In a straight draft, the team that picks first in round 1 picks first in every round. Slot 1 picks 1, 13, 25, 37, and so on. Slot 12 picks 12, 24, 36, 48.

This format compounds the advantage of an early pick. The first team gets every round's best remaining player; the last team gets every round's worst. Fantasy leagues almost never use this format because it's too unbalanced.

Snake draft: reverse the order every round

Snake drafts flip after each round. Slot 1 picks first in round 1 and last in round 2. Slot 12 picks last in round 1 and first in round 2. The pattern resembles a snake — hence the name.

Total picks per team are equal, but the timing changes. Slot 1 has to wait the longest between picks. Slot 12 gets two picks in a row at the round turn. Most analysts think slots 5–8 are the sweet spot: not far enough back to miss elite talent, not so early that you wait forever for pick two.

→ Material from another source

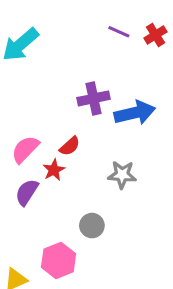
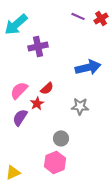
purple cross: (94, 98) -> (38, 46), moved
pink hexagon: (59, 260) -> (55, 162), moved

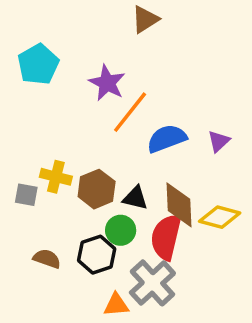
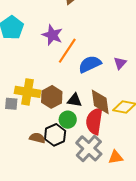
yellow cross: (56, 177) -> (28, 92), size x1.4
brown semicircle: (47, 259) -> (37, 138), moved
orange triangle: (116, 305) -> (116, 157), moved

Third-round reversal (3RR)

A snake draft variant where the order reverses an extra time after round 2. So the first three rounds go: 1→12, 12→1, 12→1, then resume normal snake. The team with slot 1 gets a third-round pick close to their second-round pick, slightly nerfing the late-round-12 advantage. Increasingly common in dynasty leagues.

Auction drafts: not really an order at all

Worth mentioning: auction drafts don't have a draft order in the traditional sense. Every team has the same budget, and players are nominated in a rotating order. The rotating nomination order is what Fantasy Draft Order can produce for an auction league.

Which one should your league use?

  • Redraft fantasy football: snake. It's the standard for a reason.
  • Dynasty rookie drafts: snake or 3RR. 3RR if your league wants to flatten the value of slot 1 over time.
  • Keeper leagues: snake, with the keeper round determined by where you drafted that player last year.
  • Auction leagues: rotating nomination order — Fantasy Draft Order produces the rotation.
Whichever format your league uses, the order itself is the thing you want to be unimpeachably fair. Schedule a public draw, share the link, let everyone watch.